Segment Start: SOURCE RECORDS
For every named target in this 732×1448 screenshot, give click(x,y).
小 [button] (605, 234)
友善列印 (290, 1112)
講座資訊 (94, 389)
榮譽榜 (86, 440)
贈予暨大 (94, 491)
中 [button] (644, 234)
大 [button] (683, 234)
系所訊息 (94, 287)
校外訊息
Segment End: SOURCE RECORDS
EXERCISE:
In full and without any edits, output the material above.

RESPONSE:
For every named target in this 732×1448 screenshot, give click(x,y).
小 [button] (605, 234)
友善列印 (290, 1112)
講座資訊 (94, 389)
榮譽榜 (86, 440)
贈予暨大 (94, 491)
中 [button] (644, 234)
大 [button] (683, 234)
系所訊息 (94, 287)
校外訊息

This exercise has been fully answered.